Task: Show all lines from the listing below that contain "SparkFun".

Data excerpts:
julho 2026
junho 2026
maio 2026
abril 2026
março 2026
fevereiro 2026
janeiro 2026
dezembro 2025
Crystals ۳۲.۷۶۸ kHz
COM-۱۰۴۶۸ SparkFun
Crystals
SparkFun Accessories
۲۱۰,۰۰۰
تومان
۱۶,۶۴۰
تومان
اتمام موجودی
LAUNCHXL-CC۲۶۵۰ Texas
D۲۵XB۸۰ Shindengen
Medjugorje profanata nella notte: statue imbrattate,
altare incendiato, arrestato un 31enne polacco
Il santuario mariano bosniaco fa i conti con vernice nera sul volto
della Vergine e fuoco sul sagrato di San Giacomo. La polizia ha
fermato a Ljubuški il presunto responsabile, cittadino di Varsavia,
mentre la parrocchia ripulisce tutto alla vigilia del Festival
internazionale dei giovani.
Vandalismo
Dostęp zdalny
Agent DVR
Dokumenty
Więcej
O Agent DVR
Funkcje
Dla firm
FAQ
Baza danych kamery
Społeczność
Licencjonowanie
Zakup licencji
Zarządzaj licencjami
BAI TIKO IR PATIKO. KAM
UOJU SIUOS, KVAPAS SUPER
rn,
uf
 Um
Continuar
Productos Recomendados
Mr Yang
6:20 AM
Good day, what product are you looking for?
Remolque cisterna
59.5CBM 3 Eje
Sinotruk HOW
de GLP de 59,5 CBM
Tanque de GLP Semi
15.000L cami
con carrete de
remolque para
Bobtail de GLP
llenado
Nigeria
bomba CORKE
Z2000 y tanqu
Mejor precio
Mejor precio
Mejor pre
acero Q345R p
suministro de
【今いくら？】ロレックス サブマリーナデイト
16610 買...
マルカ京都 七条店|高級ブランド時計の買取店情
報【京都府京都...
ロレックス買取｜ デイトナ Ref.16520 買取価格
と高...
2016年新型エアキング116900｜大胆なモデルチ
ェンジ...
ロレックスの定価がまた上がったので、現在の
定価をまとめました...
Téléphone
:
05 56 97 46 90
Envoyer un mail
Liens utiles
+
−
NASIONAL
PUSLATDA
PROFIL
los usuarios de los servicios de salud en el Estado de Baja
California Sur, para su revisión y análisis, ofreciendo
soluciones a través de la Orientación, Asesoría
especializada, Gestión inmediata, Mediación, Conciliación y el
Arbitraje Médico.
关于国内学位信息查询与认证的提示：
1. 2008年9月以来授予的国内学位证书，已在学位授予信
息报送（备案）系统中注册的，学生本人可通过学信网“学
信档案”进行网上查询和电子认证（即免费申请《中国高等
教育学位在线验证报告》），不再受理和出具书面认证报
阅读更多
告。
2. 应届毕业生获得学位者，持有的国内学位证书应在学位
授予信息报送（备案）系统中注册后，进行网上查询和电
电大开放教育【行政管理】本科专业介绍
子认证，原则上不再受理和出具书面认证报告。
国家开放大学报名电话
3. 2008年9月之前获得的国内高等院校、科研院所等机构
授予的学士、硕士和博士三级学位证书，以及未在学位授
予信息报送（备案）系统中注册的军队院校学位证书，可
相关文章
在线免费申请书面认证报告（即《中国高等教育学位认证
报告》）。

Task answer:
COM-۱۰۴۶۸ SparkFun
SparkFun Accessories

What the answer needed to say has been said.